Loyer

Augmentation des loyers : ce que la loi prévoit

En France, les loyers sont encadrés par différents dispositifs, qui empêchent les propriétaires bailleurs de fixer librement leurs prix. Pour les logements d’habitation du secteur privé – vides ou meublés – deux lois s’appliquent : la loi du 6 juillet 1989 et la loi Alur de 2014. Cette législation offre certaines occasions au bailleur d’augmenter son loyer, dans des circonstances et selon des conditions très strictes. Pour comprendre le plafonnement des loyers en France, voici quelques explications.

Augmentation du loyer en cours de bail

La loi du 6 juillet 1989 permet l’augmentation du loyer en cours de bail, sur le principe de l’indexation : si le contrat de location inclut une clause de révision, le propriétaire a la possibilité d’augmenter le loyer tous les ans, à la date anniversaire de la signature du bail (ou à la date spécifiée dans le contrat). Cette révision est basée sur l’indice de référence des loyers (IRL), publié par l’INSEE tous les trimestres, lui-même calculé en fonction de l’évolution des prix à la consommation.

 

Le calcul du loyer révisé se fait de façon très simple. Il suffit de prendre le montant du loyer actuel hors charges et de le multiplier par l’IRL en vigueur à la date anniversaire du contrat. Reste alors à diviser le montant obtenu par l’IRL en vigueur à la même période l’année précédente. Attention, le propriétaire dispose d’un an pour demander la revalorisation du loyer. Passé ce délai, plus aucune indexation sur l’année écoulée n’est possible.

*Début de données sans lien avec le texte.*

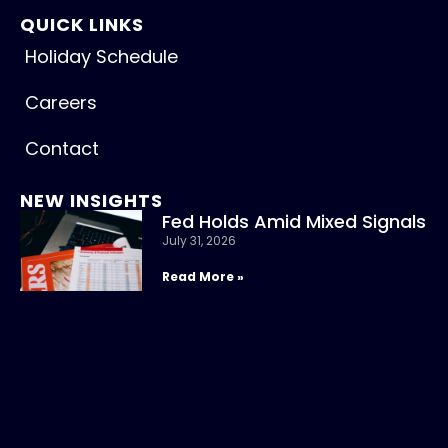
QUICK LINKS
Holiday Schedule
Careers
Contact
NEW INSIGHTS
Fed Holds Amid Mixed Signals
July 31, 2026
Read More »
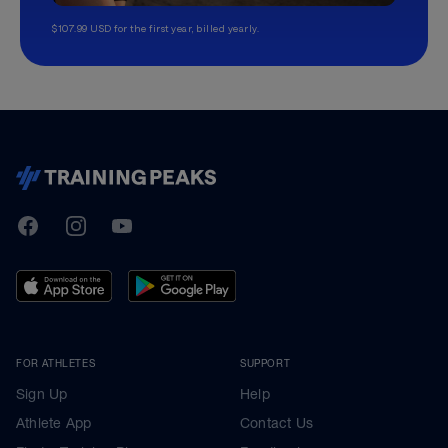
$107.99 USD for the first year, billed yearly.
TrainingPeaks
Facebook
Instagram
Youtube
FOR ATHLETES
SUPPORT
Sign Up
Help
Athlete App
Contact Us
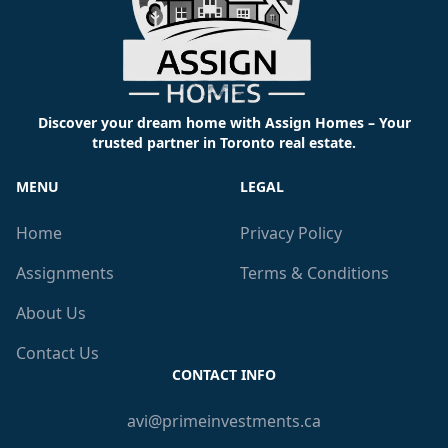
Discover your dream home with Assign Homes – Your
trusted partner in Toronto real estate.
MENU
LEGAL
Home
Privacy Policy
Assignments
Terms & Conditions
About Us
Contact Us
CONTACT INFO
avi@primeinvestments.ca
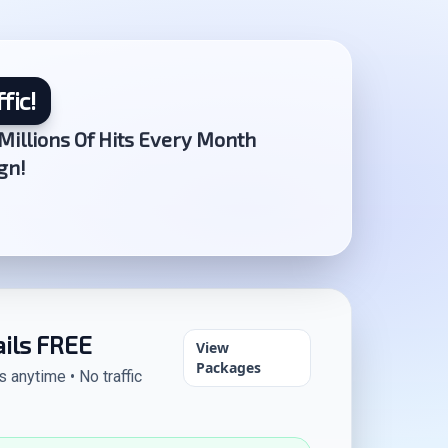
fic!
Millions Of Hits Every Month
gn!
ails FREE
View
Packages
anytime • No traffic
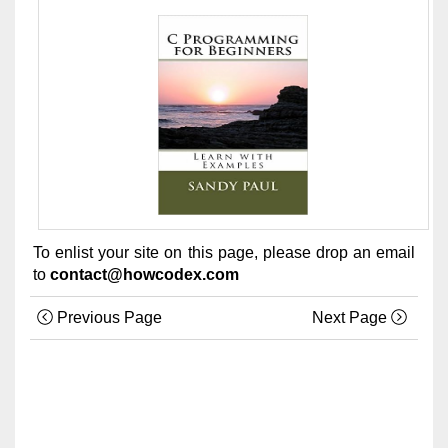
To enlist your site on this page, please drop an email
to
contact@howcodex.com
Previous Page
Next Page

Augmentation du loyer en début de bail ou au renouvellement du contrat de location

En dehors des zones d’encadrement des loyers prévues par la loi Alur, dites "zones tendues", un bailleur peut réévaluer le loyer de son logement après le départ d’un locataire, lorsqu’il signe un bail avec un nouvel occupant. Il est alors libre de fixer le montant du loyer, sans tenir compte ni de l’ancien loyer ni de l’indice de référence.

 

Il est également possible d’augmenter le loyer lors du renouvellement du bail, dans le cas où celui-ci est manifestement sous-évalué. Une procédure très stricte doit être suivie par le propriétaire s’il souhaite relever son loyer au niveau du marché locatif. Il doit envoyer, six mois avant la fin du bail, une lettre recommandée avec accusé de réception à son locataire. Ce courrier doit préciser le montant du nouveau loyer proposé et comporter une liste de tarifs pratiqués dans des logements comparables situés dans le voisinage pris en référence, afin d’étayer la demande. Le locataire dispose de deux mois pour accepter ou refuser. En cas de refus ou d’absence de réponse au terme de ce délai, le propriétaire bailleur peut se tourner vers la Commission départementale de conciliation, dont le rôle est de parvenir à un accord entre les deux parties. Le tribunal peut éventuellement être saisi, si le désaccord persiste. Précision importante : la hausse des loyers selon cette procédure ne s’opère pas d’un seul coup, mais elle est étalée dans le temps.

L’encadrement des loyers dans les zones tendues

Dans le cadre de la loi Alur de 2014, un double encadrement des loyers a été mis en place dans les "zones tendues", c’est-à-dire les zones de plus de 50 000 habitants, où il existe un fort déséquilibre entre l’offre et la demande de logement. Quelque 1 500 villes de France sont concernées, dont Paris, Lyon et Bordeaux.

 

Ainsi, en cas de remise en location d’un logement au sein de ces zones, l’augmentation du loyer reste plafonnée à la variation de l’indice de référence des loyers (si et seulement si le loyer n’a pas déjà fait l’objet au cours des 12 derniers mois d’une indexation). Il existe deux exceptions :

  • si le propriétaire a réalisé, depuis la fin du bail précédent, des travaux d’amélioration ou de mise en conformité du logement, il peut augmenter le loyer dans la limite de 15 % du coût réel des travaux TTC ;
  • si le propriétaire prouve que le loyer est sous-évalué, il peut l’augmenter, mais cette hausse reste limitée à la moitié de la différence entre le loyer de référence et le loyer précédent.

 

Dans tous les cas, le nouveau loyer ne peut pas être supérieur au montant du loyer de référence majoré, déterminé chaque année par arrêté préfectoral en fonction des villes et quartiers.

Par ailleurs, il est possible pour le propriétaire d’un logement en zone tendue d’augmenter le loyer au renouvellement du bail, seulement dans les deux cas précisés ci-dessus et suivant les mêmes conditions. À Paris, cependant, la révision à la hausse du loyer lors du renouvellement du bail n’est possible que si le loyer est inférieur au loyer de référence minoré en vigueur à ce moment-là.